Hans Haid ist tot, Afrikansiche Künstler in Brüssel, Buch über Gerda Taro

1. Nachruf auf Hans Haid
2. Neu im Kino: "Frühes Versprechen"
3. AFROPOLITAN Festival Brüssel
4. La Ragazza con la Leica

Beiträge

  • Nachruf auf Hans Haid

    Der Ötztaler Dialektdichter und Volkskundler Hans Haid ist kurz vor seinem 81. Geburtstag gestorben. Die österreichische Dialektliteratur verdankt ihm ihren Neuaufbruch ab Ende der 1960- er Jahre. Bevor sich der Dialektdichter ab Ende der 1980- er Jahre in seiner Arbeit wieder auf das Ötztal konzentrierte, initiierte und baute er viele Jahre in Wien und Reinprechtspölla im Waldviertel Einrichtungen wie das Internationale Dialektinstitut "IDI" oder die" Arge Region Kultur" mit auf. Er veröffentlichte Mundartgedichte, Hörspiele und Romane, aber auch zahlreiche Bildbände und volkskundliche Bücher. Bereits vor einigen Jahren hatte er den volkskundlichen und historischen Teil seiner umfangreichen Sammlung an das Ötztaler Heimatmuseum übergeben, der literarische Teil seiner Sammlung ging als Vorlass an das Brenner-Archiv.
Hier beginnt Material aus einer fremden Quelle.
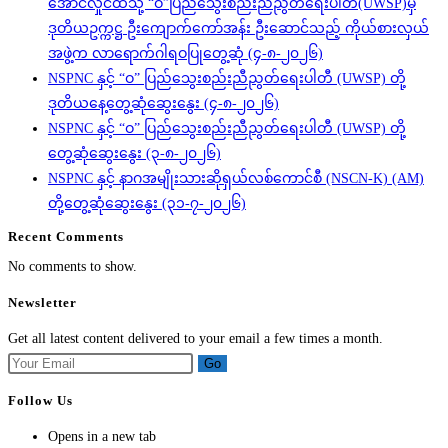
အောင်လှိုင်ထံသို့ “ဝ”ပြည်သွေးစည်းညီညွတ်ရေးပါတီ(UWSP)မှ
ဒုတိယဥက္ကဋ္ဌ ဦးကျောက်ကော်အန်း ဦးဆောင်သည့် ကိုယ်စားလှယ်
အဖွဲ့က လာရောက်ဂါရဝပြုတွေ့ဆုံ (၄-၈-၂၀၂၆)
NSPNC နှင့် “ဝ” ပြည်သွေးစည်းညီညွတ်ရေးပါတီ (UWSP) တို့
ဒုတိယနေ့တွေ့ဆုံဆွေးနွေး (၄-၈-၂၀၂၆)
NSPNC နှင့် “ဝ” ပြည်သွေးစည်းညီညွတ်ရေးပါတီ (UWSP) တို့
တွေ့ဆုံဆွေးနွေး (၃-၈-၂၀၂၆)
NSPNC နှင့် နာဂအမျိုးသားဆိုရှယ်လစ်ကောင်စီ (NSCN-K) (AM)
တို့တွေ့ဆုံဆွေးနွေး (၃၁-၇-၂၀၂၆)
Recent Comments
No comments to show.
Newsletter
Get all latest content delivered to your email a few times a month.
Go
Follow Us
Opens in a new tab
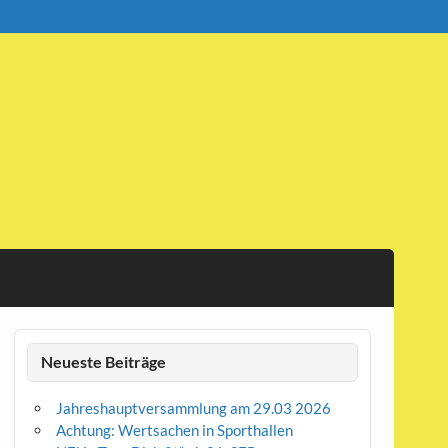
Neueste Beiträge
Jahreshauptversammlung am 29.03 2026
Achtung: Wertsachen in Sporthallen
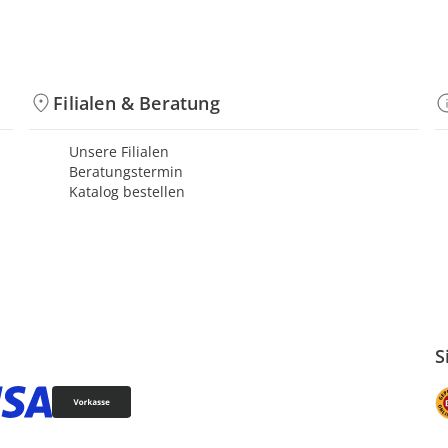
Filialen & Beratung
Unsere Filialen
Beratungstermin
Katalog bestellen
S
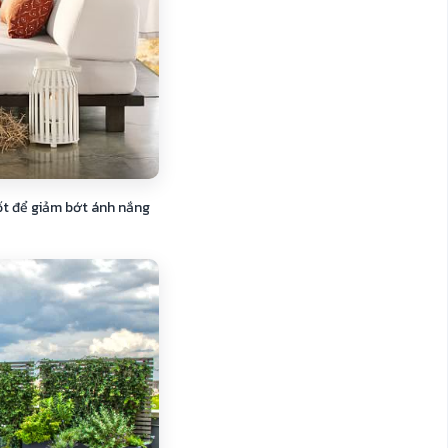
ốt để giảm bớt ánh nắng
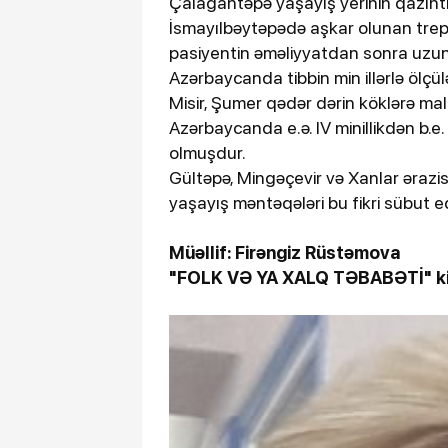
Çalağantəpə yaşayış yerinin qazıntı
İsmayılbəytəpədə aşkar olunan trep
pasiyentin əməliyyatdan sonra uzun
Azərbaycanda tibbin min illərlə ölçül
Misir, Şumer qədər dərin köklərə malik
Azərbaycanda e.ə. IV minillikdən b.e.
olmuşdur.
Gültəpə, Mingəçevir və Xanlar ərazis
yaşayış məntəqələri bu fikri sübut ed
Müəllif: Firəngiz Rüstəmova
"FOLK VƏ YA XALQ TƏBABƏTİ" ki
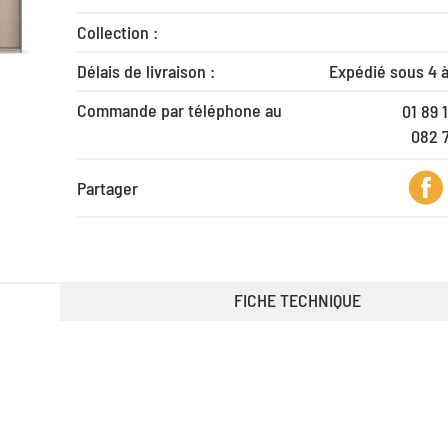
Collection :
Délais de livraison :
Expédié sous 4 
Commande par téléphone au
01 89 
082 
Partager
FICHE TECHNIQUE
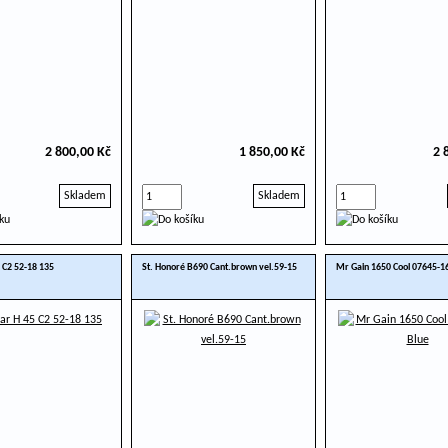
2 800,00 Kč
1 850,00 Kč
2 
Skladem
Skladem
 C2 52-18 135
St. Honoré B690 Cant.brown vel.59-15
Mr Gain 1650 Cool 07645-1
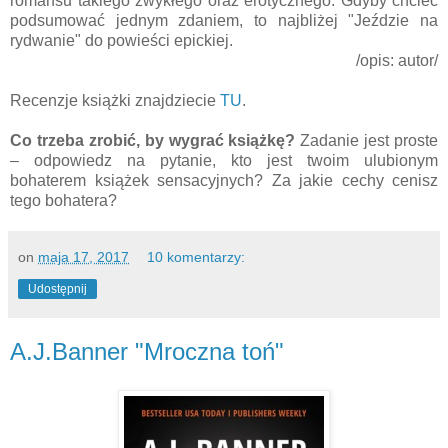
romansu takiego zwykłego oraz erotycznego. Gdyby chcieć
podsumować jednym zdaniem, to najbliżej "Jeździe na
rydwanie" do powieści epickiej.
/opis: autor/
Recenzje książki znajdziecie
TU
.
Co trzeba zrobić, by wygrać książkę?
Zadanie jest proste
– odpowiedz na pytanie, kto jest twoim ulubionym
bohaterem książek sensacyjnych? Za jakie cechy cenisz
tego bohatera?
on
maja 17, 2017
10 komentarzy:
Udostępnij
A.J.Banner "Mroczna toń"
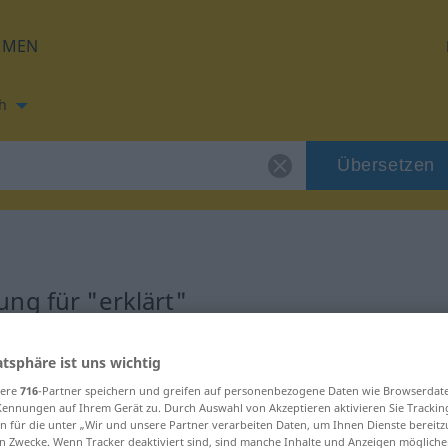
HMEN
h
Übersetzen
ng für "erklärt"
ung
atsphäre ist uns wichtig
sere
716
-Partner speichern und greifen auf personenbezogene Daten wie Browserdat
Kennungen auf Ihrem Gerät zu. Durch Auswahl von Akzeptieren aktivieren Sie Trackin
aucht
n für die unter „Wir und unsere Partner verarbeiten Daten, um Ihnen Dienste bereitz
n Zwecke. Wenn Tracker deaktiviert sind, sind manche Inhalte und Anzeigen mögliche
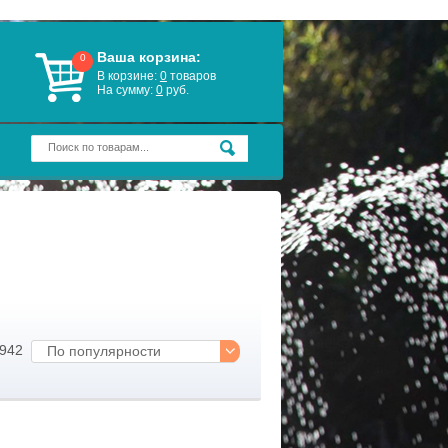
Ваша корзина:
0
В корзине:
0
товаров
На сумму:
0
руб.
 942
По популярности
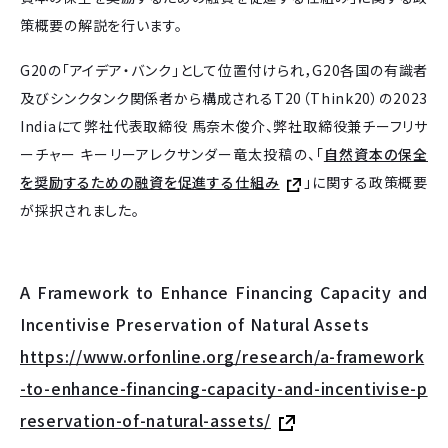
策概要の解説を行います。
G20の「アイデア・バンク」として位置付けられ，G20各国の有識者
及びシンクタンク関係者から構成されるT20（Think20）の2023
Indiaにて弊社代表取締役 馬奈木俊介、弊社取締役兼チーフリサ
ーチャー キーリーアレクサンダー竜太投稿の、「
自然資本の保全
を奨励するための融資を促進する仕組み
」に関する政策概要
が採択されました。
A Framework to Enhance Financing Capacity and
Incentivise Preservation of Natural Assets
https://www.orfonline.org/research/a-framework
-to-enhance-financing-capacity-and-incentivise-p
reservation-of-natural-assets/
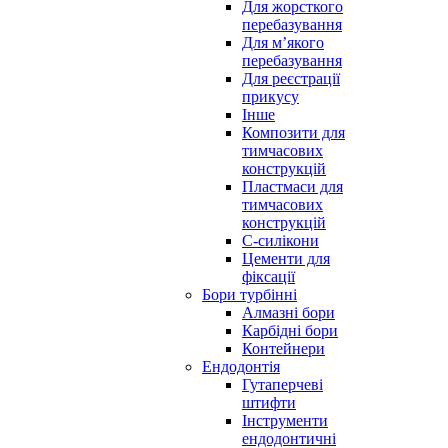
Для жорсткого
перебазування
Для м’якого
перебазування
Для реєстрації
прикусу
Інше
Композити для
тимчасових
конструкцій
Пластмаси для
тимчасових
конструкцій
С-силікони
Цементи для
фіксації
Бори турбінні
Алмазні бори
Карбідні бори
Контейнери
Ендодонтія
Гутаперчеві
штифти
Інструменти
ендодонтичні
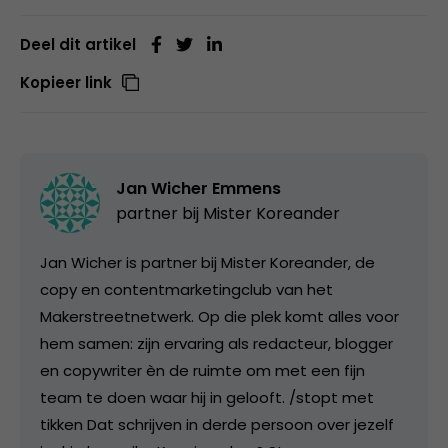
Deel dit artikel
Kopieer link
Jan Wicher Emmens
partner bij
Mister Koreander
Jan Wicher is partner bij Mister Koreander, de
copy en contentmarketingclub van het
Makerstreetnetwerk. Op die plek komt alles voor
hem samen: zijn ervaring als redacteur, blogger
en copywriter èn de ruimte om met een fijn
team te doen waar hij in gelooft. /stopt met
tikken Dat schrijven in derde persoon over jezelf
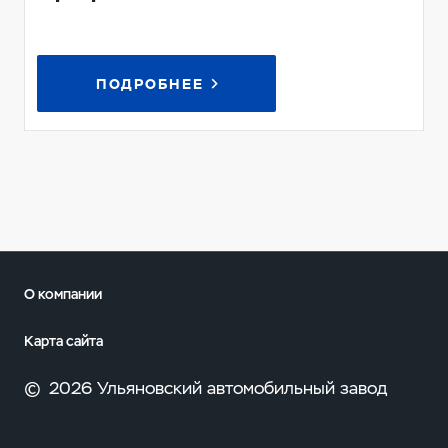
ПОДРОБНЕЕ
О компании
Карта сайта
©
2026 Ульяновский автомобильный завод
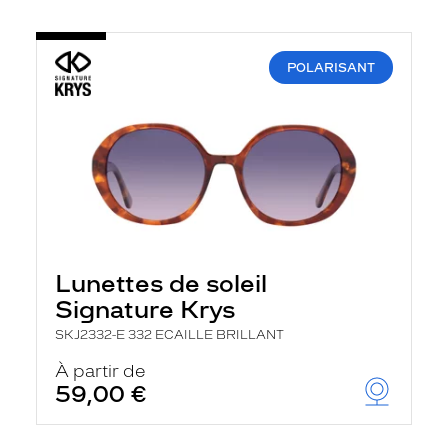
POLARISANT
Lunettes de soleil
Signature Krys
SKJ2332-E 332 ECAILLE BRILLANT
À partir de
59,00 €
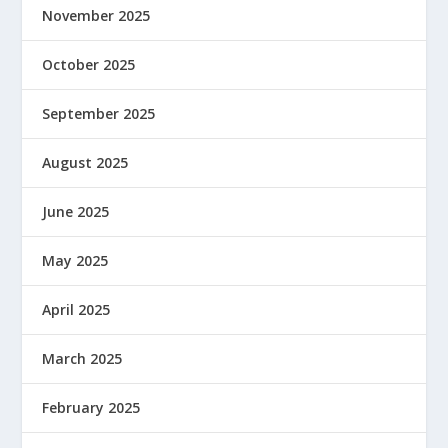
November 2025
October 2025
September 2025
August 2025
June 2025
May 2025
April 2025
March 2025
February 2025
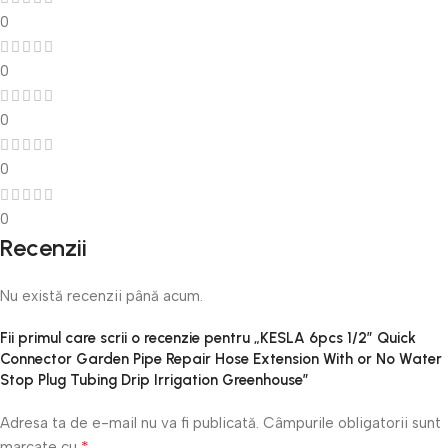
0
0
0
0
0
Recenzii
Nu există recenzii până acum.
Fii primul care scrii o recenzie pentru „KESLA 6pcs 1/2” Quick
Connector Garden Pipe Repair Hose Extension With or No Water
Stop Plug Tubing Drip Irrigation Greenhouse”
Adresa ta de e-mail nu va fi publicată.
Câmpurile obligatorii sunt
*
marcate cu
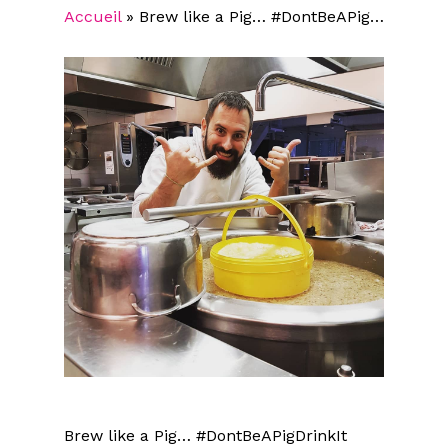
Accueil
»
Brew like a Pig… #DontBeAPig…
Brew like a Pig… #DontBeAPigDrinkIt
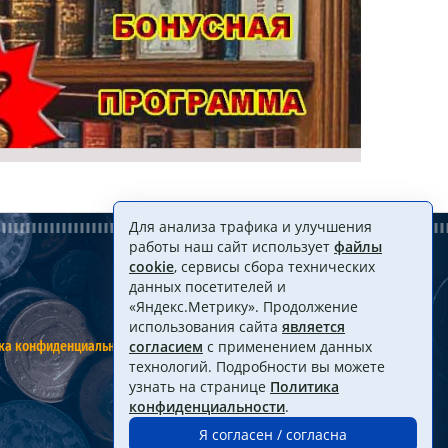
Для анализа трафика и улучшения
работы наш сайт использует
файлы
cookie
, сервисы сбора технических
данных посетителей и
«Яндекс.Метрику». Продолжение
использования сайта
является
ка конфиденциальности
Договор оферты
согласием
с применением данных
технологий. Подробности вы можете
узнать на странице
Политика
конфиденциальности
.
Я согласен / согласна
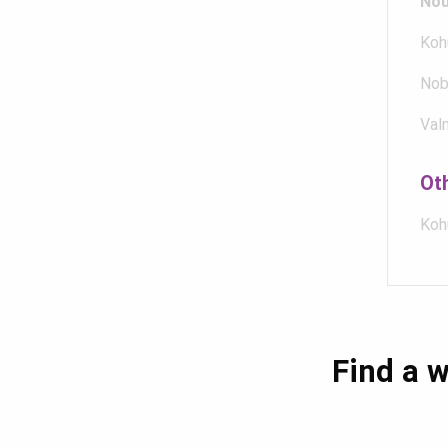
Nõu
Koh
Nob
Val
Ot
Koh
Find a w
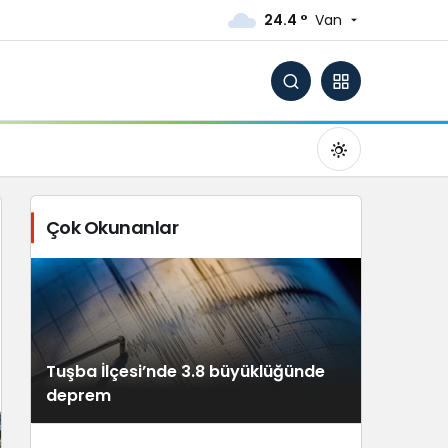
24.4 °
Van
Çok Okunanlar
Gündüz Modu
Gündüz modunu seçin.
Tuşba İlçesi’nde 3.8 büyüklüğünde
Gece Modu
deprem
Gece modunu seçin.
  • "Frühes Versprechen" - Film über Romain Gary

    Er war Schriftsteller, Drehbuchautor, Filmregisseur, Fliegerhauptmann im Zweiten Weltkrieg, Abenteurer und Diplomat. Die Rede ist vom französischen Autor und Lebemann Romain Gary, der ursprünglich aus Vilnius stammte. Gary hat mehr als 30 Romane geschrieben und auch zwei Mal den "Prix Concourt", den höchsten franzöischen Literaturpreis erhalten. "Frühes Versprechen" so heißt einer dieser Romane, der vor allem Garys enge Beziehung zu seiner Mutter in den Mittelpunkt stellt. Der französische Regisseur Eric Barbier hat dieses Buch nun verfilmt, mit dem Charlotte Gainsbourg und dem Schauspieler Pierre Niney in den Hauptrollen. Ab Freitag läuft "Frühes Versprechen" in den heimischen Kinos.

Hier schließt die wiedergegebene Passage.